*Task directions*
The expected answer is the full listing, repeated exactly and free of images.

──────

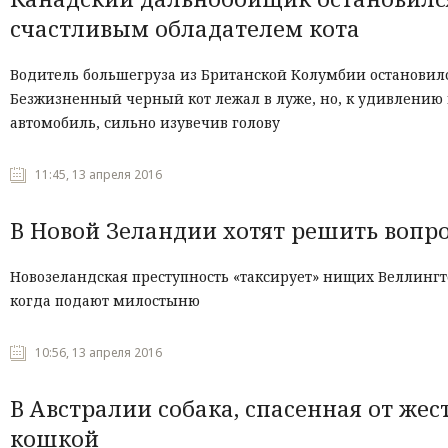
счастливым обладателем кота
Водитель большегруза из Британской Колумбии остановился
Безжизненный черный кот лежал в луже, но, к удивлению 
автомобиль, сильно изувечив голову
11:45, 13 апреля 2016
В Новой Зеландии хотят решить воп
Новозеландская преступность «таксирует» нищих Веллинг
когда подают милостыню
10:56, 13 апреля 2016
В Австралии собака, спасенная от же
кошкой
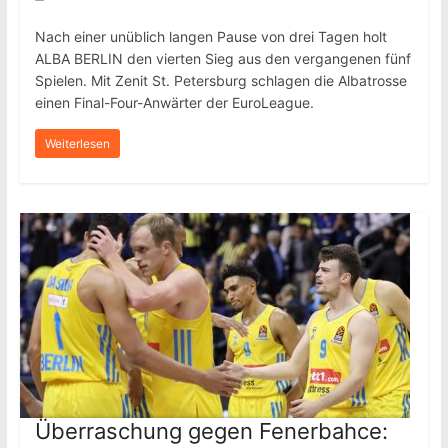
Nach einer unüblich langen Pause von drei Tagen holt
ALBA BERLIN den vierten Sieg aus den vergangenen fünf
Spielen. Mit Zenit St. Petersburg schlagen die Albatrosse
einen Final-Four-Anwärter der EuroLeague.
Weiterlesen
Überraschung gegen Fenerbahce:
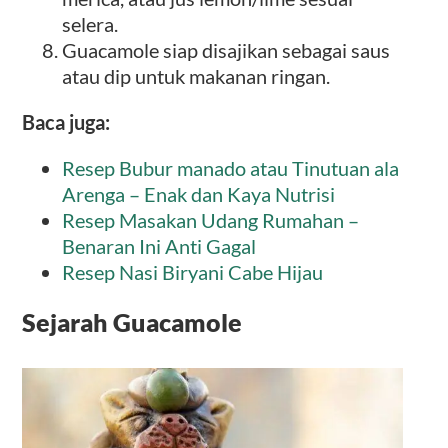
selera.
Guacamole siap disajikan sebagai saus
atau dip untuk makanan ringan.
Baca juga:
Resep Bubur manado atau Tinutuan ala
Arenga – Enak dan Kaya Nutrisi
Resep Masakan Udang Rumahan –
Benaran Ini Anti Gagal
Resep Nasi Biryani Cabe Hijau
Sejarah Guacamole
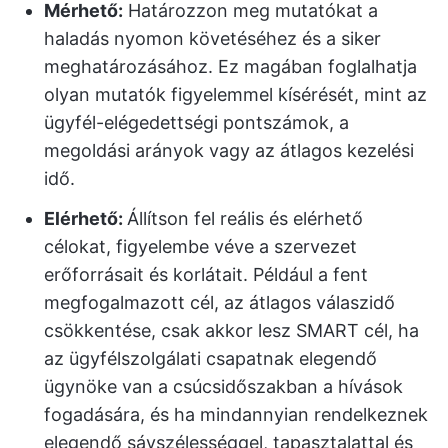
Mérhető:
Határozzon meg mutatókat a
haladás nyomon követéséhez és a siker
meghatározásához. Ez magában foglalhatja
olyan mutatók figyelemmel kísérését, mint az
ügyfél-elégedettségi pontszámok, a
megoldási arányok vagy az átlagos kezelési
idő.
Elérhető:
Állítson fel reális és elérhető
célokat, figyelembe véve a szervezet
erőforrásait és korlátait. Például a fent
megfogalmazott cél, az átlagos válaszidő
csökkentése, csak akkor lesz SMART cél, ha
az ügyfélszolgálati csapatnak elegendő
ügynöke van a csúcsidőszakban a hívások
fogadására, és ha mindannyian rendelkeznek
elegendő sávszélességgel, tapasztalattal és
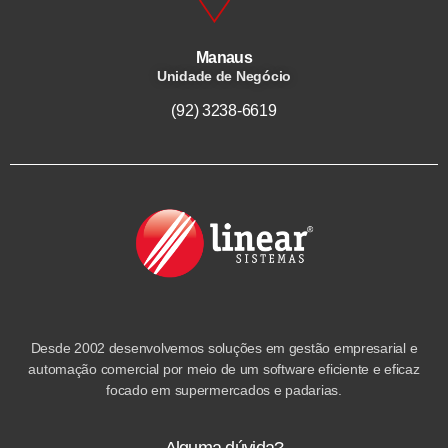
Manaus
Unidade de Negócio
(92) 3238-6619
Desde 2002 desenvolvemos soluções em gestão empresarial e
automação comercial por meio de um software eficiente e eficaz
focado em supermercados e padarias.
Alguma dúvida?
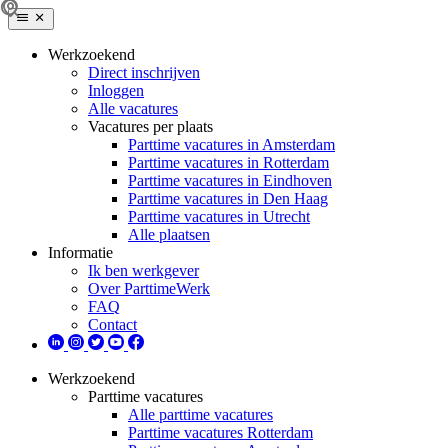
Werkzoekend
Direct inschrijven
Inloggen
Alle vacatures
Vacatures per plaats
Parttime vacatures in Amsterdam
Parttime vacatures in Rotterdam
Parttime vacatures in Eindhoven
Parttime vacatures in Den Haag
Parttime vacatures in Utrecht
Alle plaatsen
Informatie
Ik ben werkgever
Over ParttimeWerk
FAQ
Contact
Werkzoekend
Parttime vacatures
Alle parttime vacatures
Parttime vacatures Rotterdam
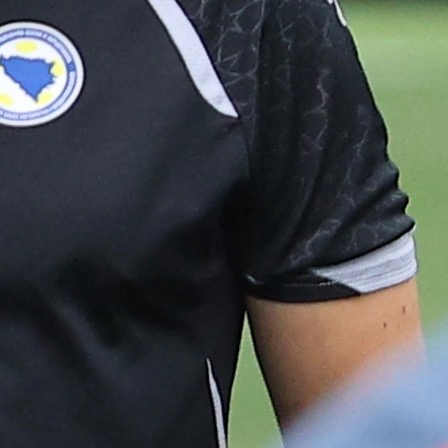
A Selekcija
Jovo Lukić nastavlja briljirati: Pogledajte novi gol
reprezentativca BiH!
6 dan 15 h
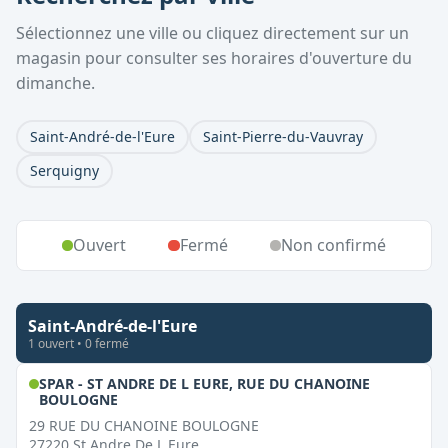
Sélectionnez une ville ou cliquez directement sur un
magasin pour consulter ses horaires d'ouverture du
dimanche.
Saint-André-de-l'Eure
Saint-Pierre-du-Vauvray
Serquigny
Ouvert
Fermé
Non confirmé
Saint-André-de-l'Eure
1
ouvert
•
0
fermé
SPAR - ST ANDRE DE L EURE, RUE DU CHANOINE
,
Ouvert le dimanche
BOULOGNE
29 RUE DU CHANOINE BOULOGNE
27220
St Andre De L Eure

──────

*Answer space*
счастливым обладателем кота
Водитель большегруза из Британской Колумбии остановился
Безжизненный черный кот лежал в луже, но, к удивлению 
автомобиль, сильно изувечив голову
11:45, 13 апреля 2016
В Новой Зеландии хотят решить воп
Новозеландская преступность «таксирует» нищих Веллинг
когда подают милостыню
10:56, 13 апреля 2016
В Австралии собака, спасенная от же
кошкой
Nach einer unüblich langen Pause von drei Tagen holt
ALBA BERLIN den vierten Sieg aus den vergangenen fünf
Spielen. Mit Zenit St. Petersburg schlagen die Albatrosse
einen Final-Four-Anwärter der EuroLeague.
Weiterlesen
Überraschung gegen Fenerbahce:
selera.
Guacamole siap disajikan sebagai saus
atau dip untuk makanan ringan.
Baca juga:
Resep Bubur manado atau Tinutuan ala
Arenga – Enak dan Kaya Nutrisi
Resep Masakan Udang Rumahan –
Benaran Ini Anti Gagal
Resep Nasi Biryani Cabe Hijau
Sejarah Guacamole
Mérhető:
Határozzon meg mutatókat a
haladás nyomon követéséhez és a siker
meghatározásához. Ez magában foglalhatja
olyan mutatók figyelemmel kísérését, mint az
ügyfél-elégedettségi pontszámok, a
megoldási arányok vagy az átlagos kezelési
idő.
Elérhető:
Állítson fel reális és elérhető
célokat, figyelembe véve a szervezet
erőforrásait és korlátait. Például a fent
megfogalmazott cél, az átlagos válaszidő
csökkentése, csak akkor lesz SMART cél, ha
az ügyfélszolgálati csapatnak elegendő
ügynöke van a csúcsidőszakban a hívások
fogadására, és ha mindannyian rendelkeznek
elegendő sávszélességgel, tapasztalattal és
Manaus
Unidade de Negócio
(92) 3238-6619
Desde 2002 desenvolvemos soluções em gestão empresarial e
automação comercial por meio de um software eficiente e eficaz
focado em supermercados e padarias.
Alguma dúvida?
Werkzoekend
Direct inschrijven
Inloggen
Alle vacatures
Vacatures per plaats
Parttime vacatures in Amsterdam
Parttime vacatures in Rotterdam
Parttime vacatures in Eindhoven
Parttime vacatures in Den Haag
Parttime vacatures in Utrecht
Alle plaatsen
Informatie
Ik ben werkgever
Over ParttimeWerk
FAQ
Contact
Werkzoekend
Parttime vacatures
Alle parttime vacatures
Parttime vacatures Rotterdam
A Selekcija
Jovo Lukić nastavlja briljirati: Pogledajte novi gol
reprezentativca BiH!
6 dan 15 h
Sélectionnez une ville ou cliquez directement sur un
magasin pour consulter ses horaires d'ouverture du
dimanche.
Saint-André-de-l'Eure
Saint-Pierre-du-Vauvray
Serquigny
Ouvert
Fermé
Non confirmé
Saint-André-de-l'Eure
1
ouvert
•
0
fermé
SPAR - ST ANDRE DE L EURE, RUE DU CHANOINE
,
Ouvert le dimanche
BOULOGNE
29 RUE DU CHANOINE BOULOGNE
27220
St Andre De L Eure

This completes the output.